The comic strip opens with Black Hat explaining to Cueball (who is presumed to be some government official) that flying into hurricanes, while risky, provides valuable scientific data. Although the eye itself is relatively calm, it is surrounded by the eyewall, a region of extremely intense thunderstorms. Thus, the danger of flying through such storms must be carefully weighed against the scientific knowledge being gained. In the real world, such missions are conducted by highly-trained pilots with specialized aircraft, such as the NOAA Hurricane Hunters and the US Air Force's 53rd Weather Reconnaissance Squadron (also nicknamed "Hurricane Hunters").

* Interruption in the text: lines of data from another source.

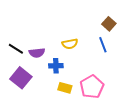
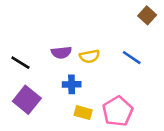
brown square: (109, 24) -> (147, 15), moved
blue line: (103, 45) -> (132, 58), turned -35
purple semicircle: (37, 53) -> (61, 52), moved

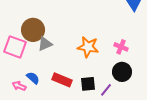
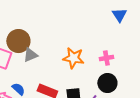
pink cross: (121, 47) -> (106, 58), turned -32

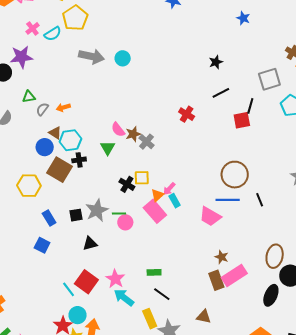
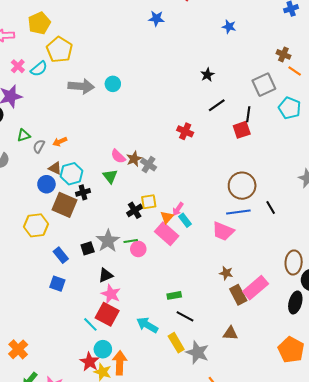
black cross: (127, 184) -> (135, 210), turned 35
brown star: (222, 257) -> (226, 273), moved
pink star: (115, 279) -> (111, 294), moved

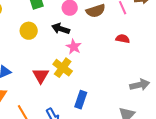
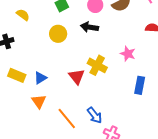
pink star: (74, 47) -> (128, 54), moved
blue rectangle: (81, 100) -> (140, 85), moved

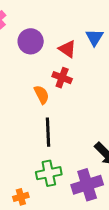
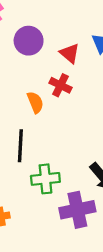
black line: (48, 132) -> (20, 146), moved
green cross: (49, 173) -> (45, 179), moved

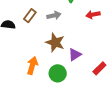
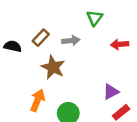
brown star: (55, 42) -> (53, 67), moved
purple triangle: (75, 55) -> (111, 92), moved

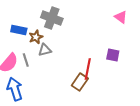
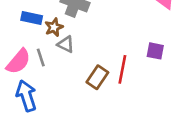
gray triangle: (45, 50) -> (66, 44), turned 40
brown rectangle: (80, 82) -> (97, 77), moved

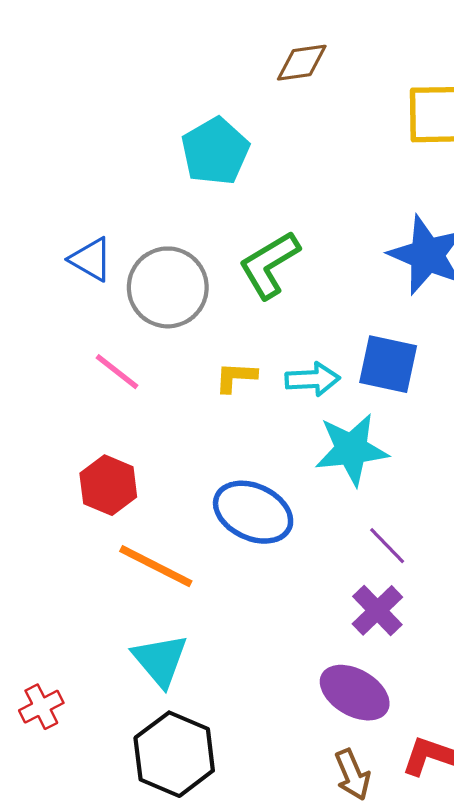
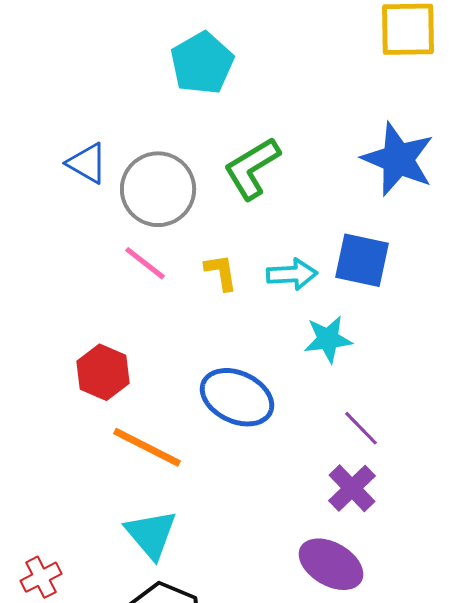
pink line: (117, 372) -> (145, 263), moved
yellow L-shape: (236, 377) -> (221, 272), turned 78
cyan star: (351, 449) -> (328, 339), size x0.7

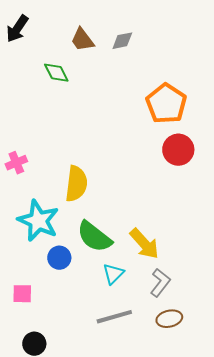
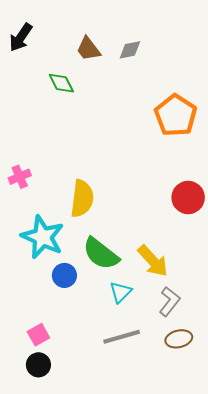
red circle: (178, 150) -> (188, 197), moved
pink square: (22, 294) -> (38, 335), moved, turned -30

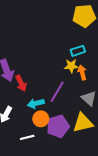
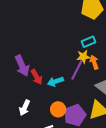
purple line: (57, 92) -> (77, 70), moved
cyan arrow: (36, 103) -> (55, 81), moved

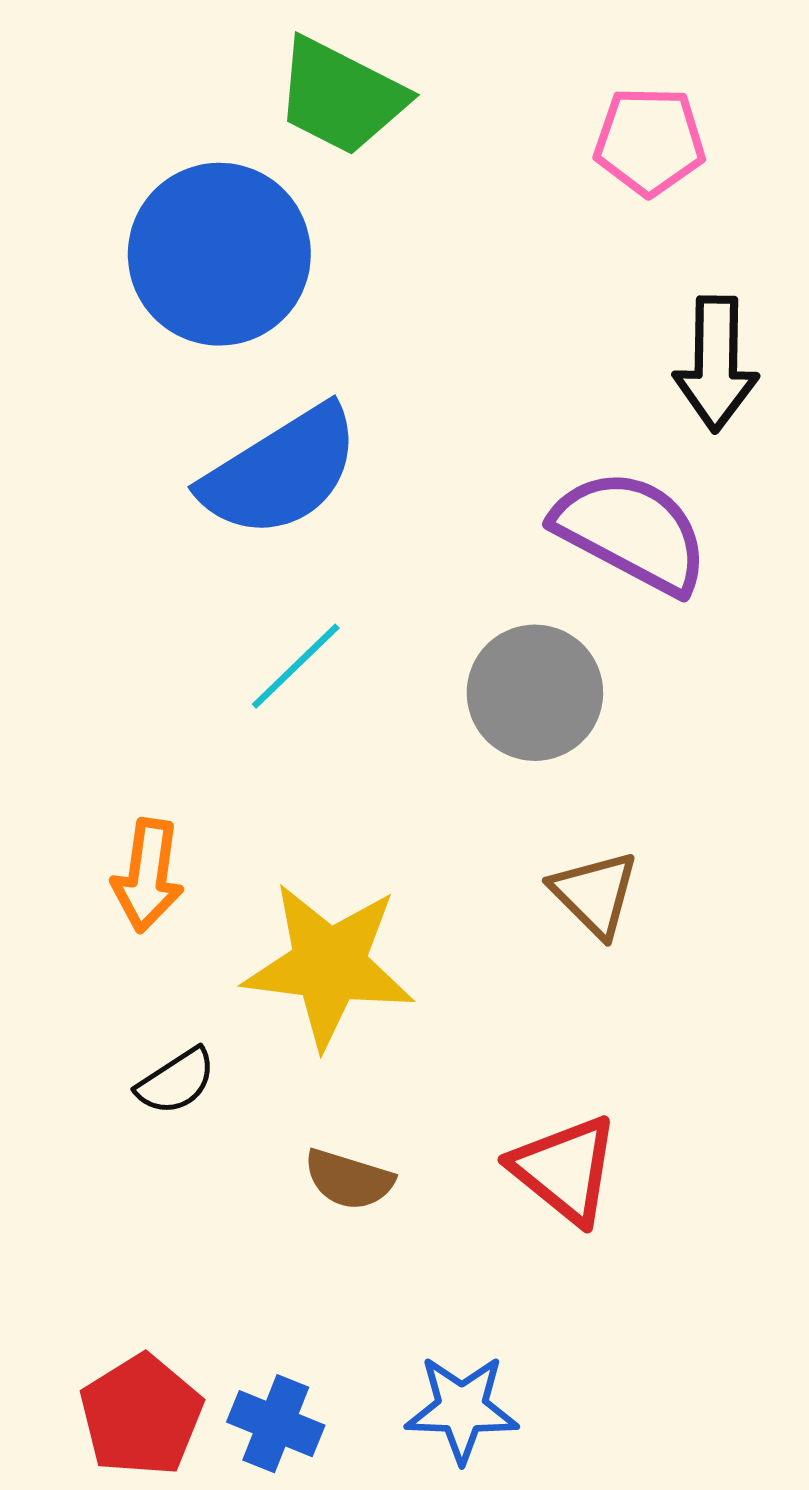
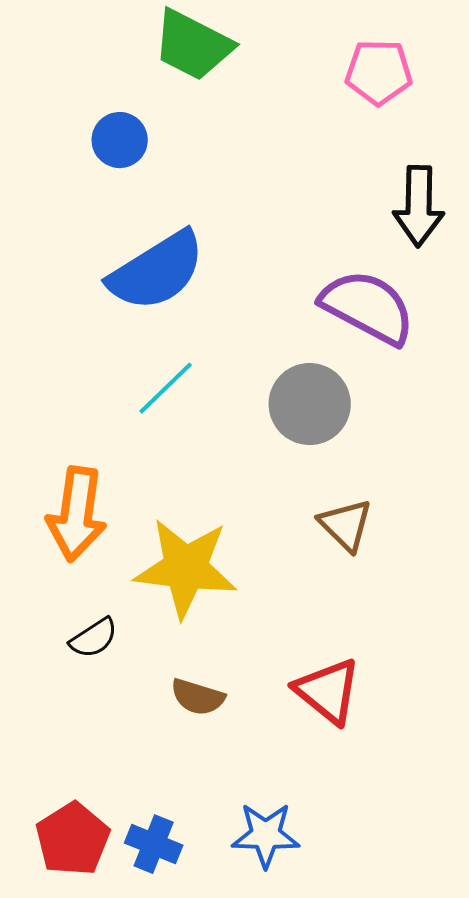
blue circle: (219, 254) -> (120, 140), size x0.5
orange arrow: (148, 875) -> (77, 514), size x1.4

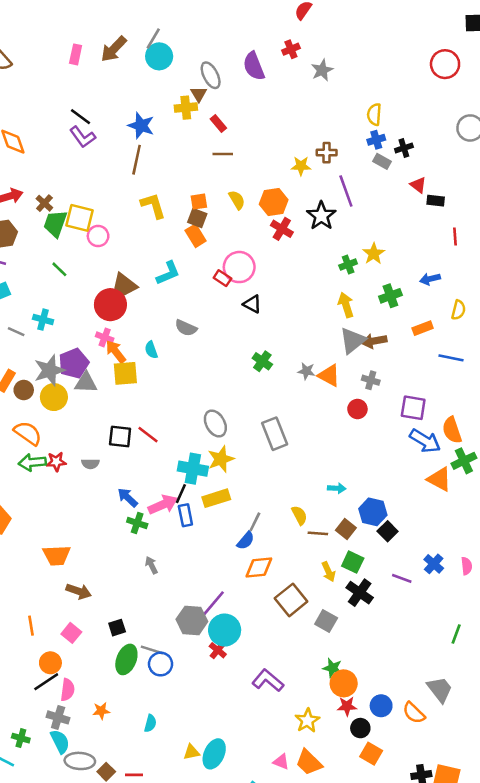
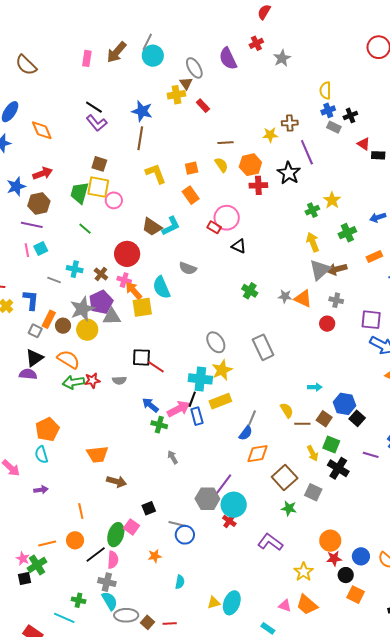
brown line: (223, 154) -> (225, 143), moved
brown cross: (44, 203) -> (101, 274), moved
brown square: (197, 218) -> (99, 164), moved
red cross: (282, 229) -> (258, 185), turned -30
brown trapezoid: (125, 285) -> (152, 227), moved
cyan semicircle: (151, 350) -> (162, 287), size x1.6
red line: (148, 435) -> (156, 367), moved
pink square: (71, 633) -> (132, 527), moved
green ellipse: (126, 659) -> (116, 535), moved
orange circle: (50, 663) -> (75, 540), moved
green star: (333, 668) -> (289, 508), moved
orange star: (101, 711) -> (155, 556), moved

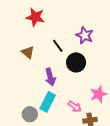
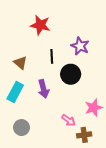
red star: (35, 17) -> (40, 25), moved
black line: (58, 46) -> (52, 56), turned 32
cyan rectangle: (48, 102) -> (15, 92), moved

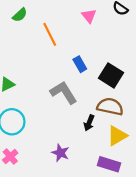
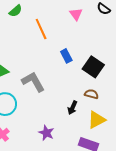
gray L-shape: (64, 93) -> (33, 82), moved
brown semicircle: (110, 107) -> (91, 94), size x0.6

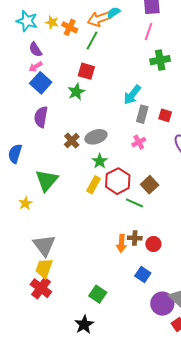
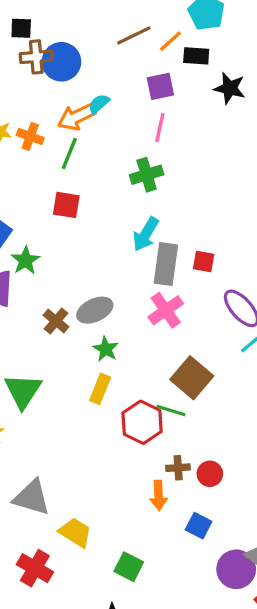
green cross: (160, 60) -> (147, 175), moved
green star: (76, 92) -> (25, 260), moved
gray rectangle: (142, 114) -> (166, 264), size x1.4
pink cross: (139, 142) -> (166, 310), size x1.5
red hexagon: (118, 181) -> (142, 422), moved
brown square: (150, 185) -> (192, 378), size x1.4
orange arrow: (121, 243) -> (159, 495), moved
gray triangle: (44, 245) -> (32, 497), turned -30
yellow trapezoid: (44, 268) -> (75, 532), moved, turned 110

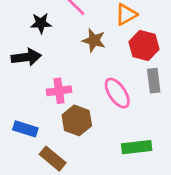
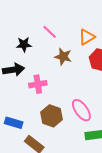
pink cross: (59, 91) -> (38, 84), moved
pink ellipse: (117, 93) -> (81, 110), moved

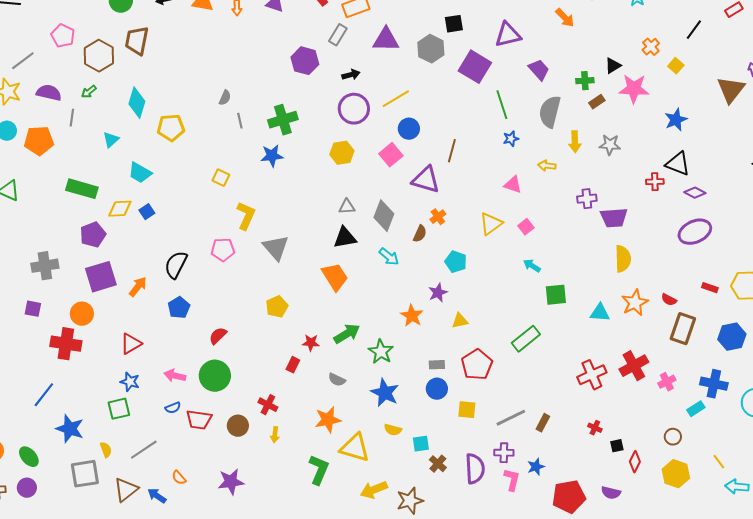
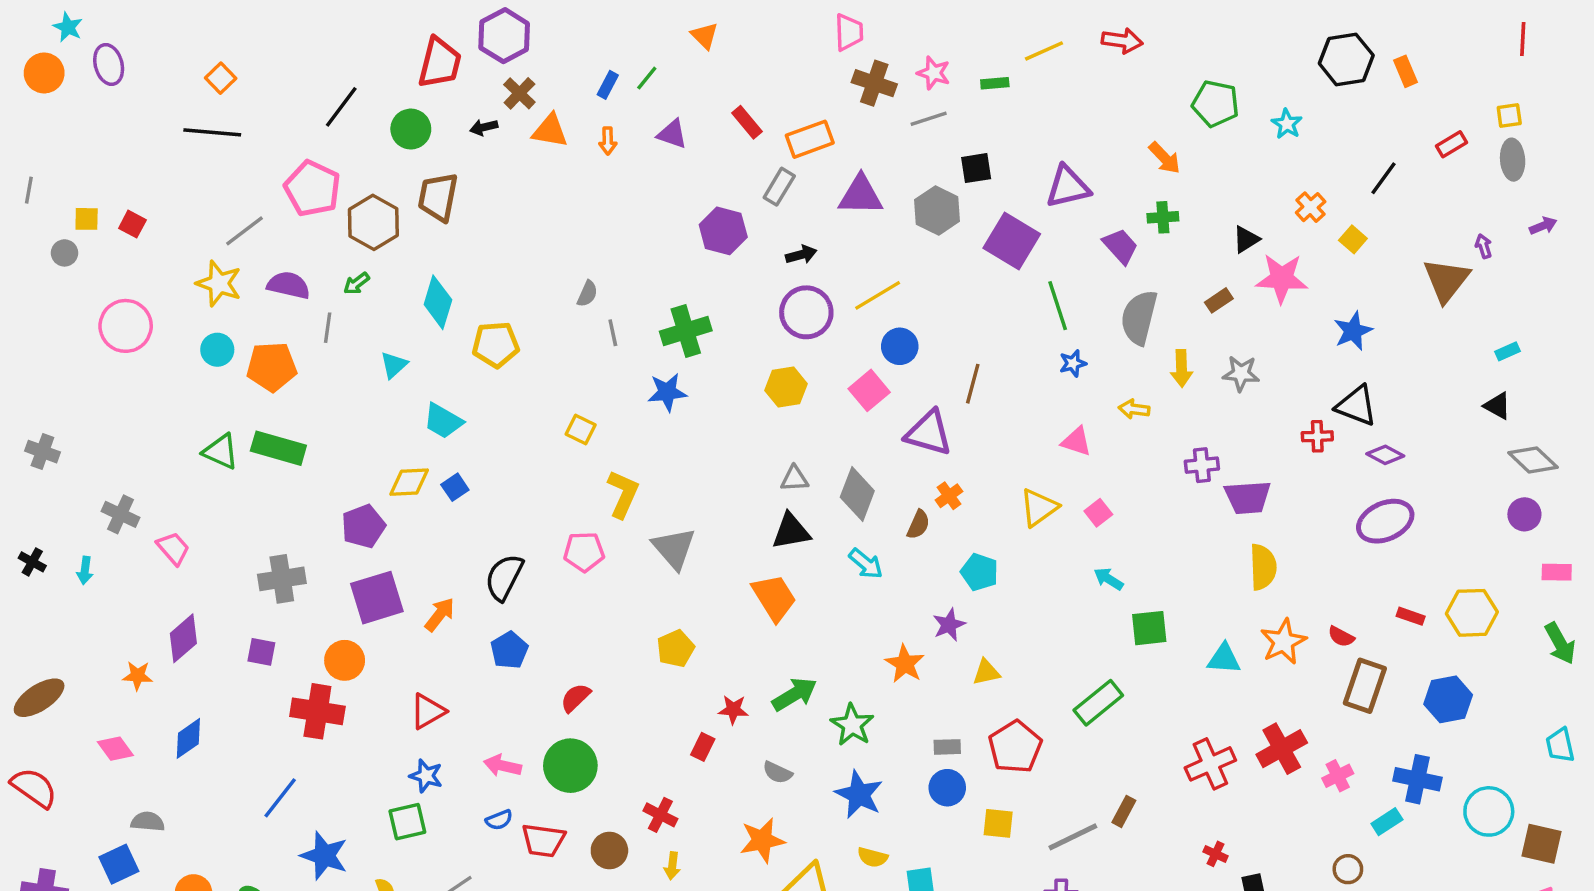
pink pentagon: (63, 36) -> (312, 188), size x1.4
green cross: (585, 81) -> (1163, 217), moved
green rectangle: (82, 189) -> (278, 448), moved
brown rectangle: (543, 423) -> (1124, 811), moved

However, Cueball's comment in the third panel shows that Black Hat is not discussing the activity of hurricane hunting in general, but rather is attempting to justify his decision to fly a passenger jet through the eye of a hurricane. Passenger airliners are not meant to fly into hurricanes, and can easily crash there. It's not clear if Black Hat is (somehow) a jet pilot himself, has come into ownership of an airline and was merely directing a flight, or, probably most likely, simply hijacked the flight he happened to be on, but the commercial jet passengers were not expecting to "participate" in a hurricane hunting mission. Black Hat replies that, instead of being upset, the passengers should be proud of their contributions to meteorology, but their contribution is probably negligible, as they were not actively collecting useful scientific data.
This comic is likely referencing both Hurricane Laura, which was active during the week prior to this comic strip's publication, and Microsoft Flight Simulator 2020, which players have been utilising the software's ability to simulate real-time weather to fly into and explore the (virtual) aforementioned hurricane. At the time the comic was released, the simulator only had passenger aircraft available to pilot, echoing Black Hat's flying of a commercial jet into a hurricane. A similar situation where historical/well-documented experimental techniques are used in inappropriate situations occurs in 1594: Human Subjects, albeit by test subjects rather than “researchers”, if Black Hat can be called that.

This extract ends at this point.